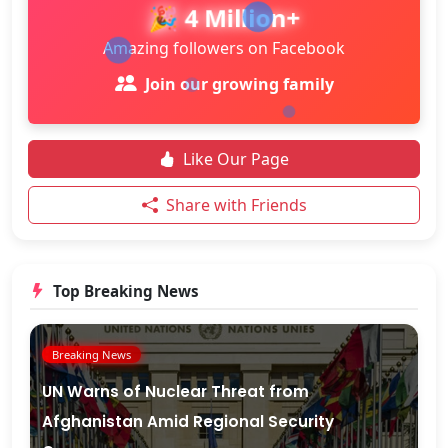
🎉 4 Million+
Amazing followers on Facebook
Join our growing family
Like Our Page
Share with Friends
Top Breaking News
Breaking News
UN Warns of Nuclear Threat from
Afghanistan Amid Regional Security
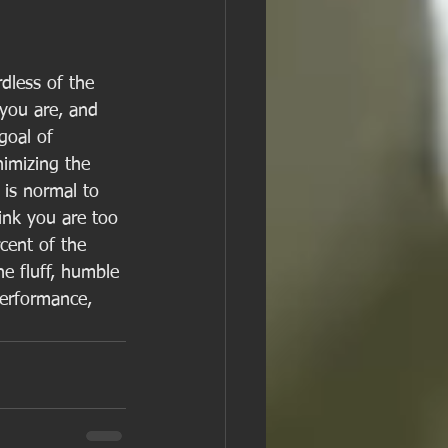
dless of the 
 you are, and 
goal of 
imizing the 
 is normal to 
ink you are too 
rcent of the 
he fluff, humble 
 performance, 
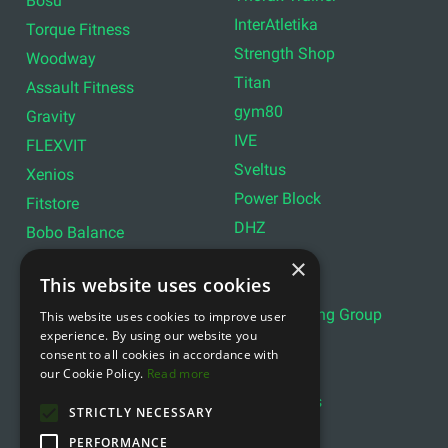
Bosu
InterAtletika
Torque Fitness
Strength Shop
Woodway
Titan
Assault Fitness
gym80
Gravity
IVE
FLEXVIT
Sveltus
Xenios
Power Block
Fitstore
DHZ
Bobo Balance
LIVEPRO
C+P
×
This website uses cookies
Lifemaxx
Lever Sport
Indoor Cycling Group
This website uses cookies to improve user
Wattbike
experience. By using our website you
Exxentric
Ziva
consent to all cookies in accordance with
Optimum11
our Cookie Policy.
Read more
Reebok
Align Pilates
YBELL
STRICTLY NECESSARY
PERFORMANCE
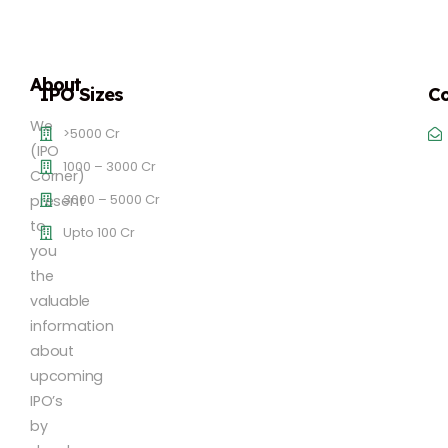
About
IPO Sizes
Co
We
>5000 Cr
(IPO
1000 – 3000 Cr
Corner)
3000 – 5000 Cr
present
to
Upto 100 Cr
you
the
valuable
information
about
upcoming
IPO’s
by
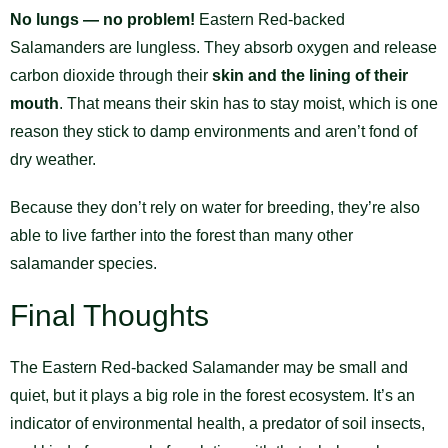
No lungs — no problem!
Eastern Red-backed
Salamanders are lungless. They absorb oxygen and release
carbon dioxide through their
skin and the lining of their
mouth
. That means their skin has to stay moist, which is one
reason they stick to damp environments and aren’t fond of
dry weather.
Because they don’t rely on water for breeding, they’re also
able to live farther into the forest than many other
salamander species.
Final Thoughts
The Eastern Red-backed Salamander may be small and
quiet, but it plays a big role in the forest ecosystem. It’s an
indicator of environmental health, a predator of soil insects,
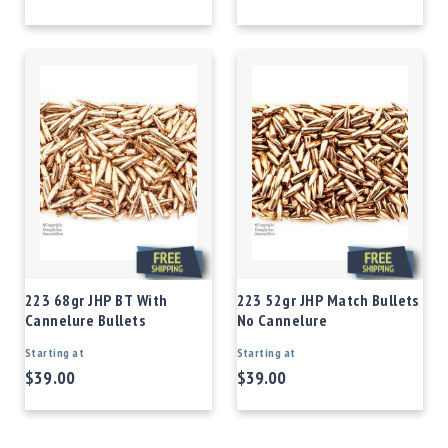
223 68gr JHP BT With
223 52gr JHP Match Bullets
Cannelure Bullets
No Cannelure
Starting at
Starting at
$39.00
$39.00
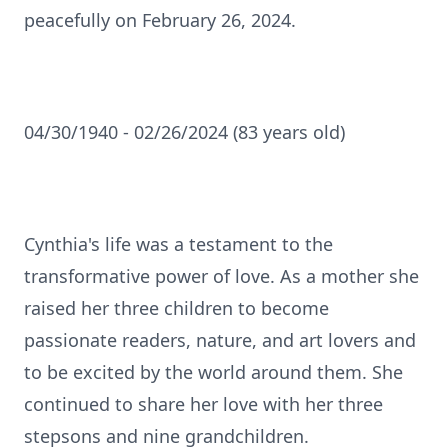
peacefully on February 26, 2024.
04/30/1940 - 02/26/2024 (83 years old)
Cynthia's life was a testament to the
transformative power of love. As a mother she
raised her three children to become
passionate readers, nature, and art lovers and
to be excited by the world around them. She
continued to share her love with her three
stepsons and nine grandchildren.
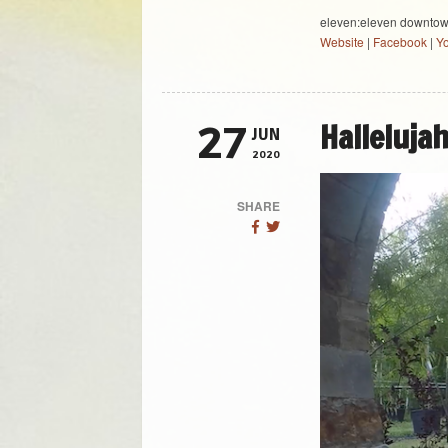
eleven:eleven downto
Website
|
Facebook
|
Y
Halleluja
27
JUN
2020
SHARE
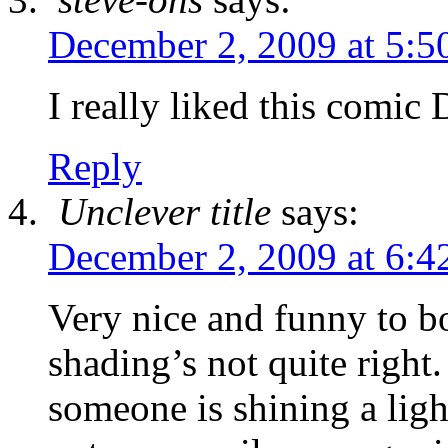
December 2, 2009 at 5:5
I really liked this comic
Reply
Unclever title
says:
December 2, 2009 at 6:4
Very nice and funny to b
shading’s not quite right.
someone is shining a ligh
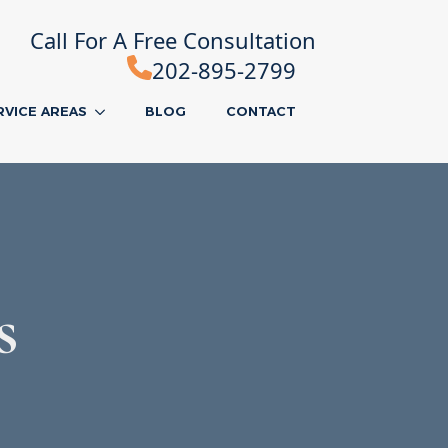
Call For A Free Consultation
202-895-2799
RVICE AREAS
BLOG
CONTACT
s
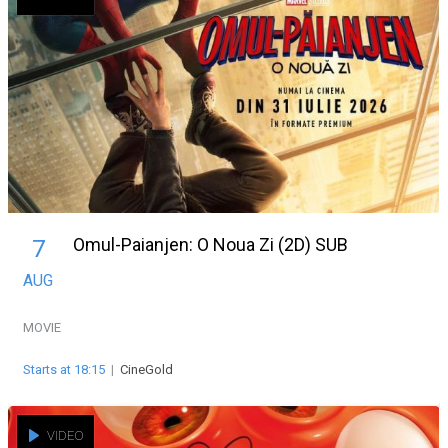
Omul-Paianjen: O Noua Zi (2D) SUB
7
AUG
MOVIE
Starts at 18:15
|
CineGold
VIDEO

******************************

Work required ::
An exact copy is required of the lines from the one holding "shading’s not quite right." to the end of the entries above, both included; no pictures belong in it.

Solution ::
shading’s not quite right.
someone is shining a ligh
Call For A Free Consultation
202-895-2799
RVICE AREAS
BLOG
CONTACT
s
Omul-Paianjen: O Noua Zi (2D) SUB
7
AUG
MOVIE
Starts at 18:15
|
CineGold
VIDEO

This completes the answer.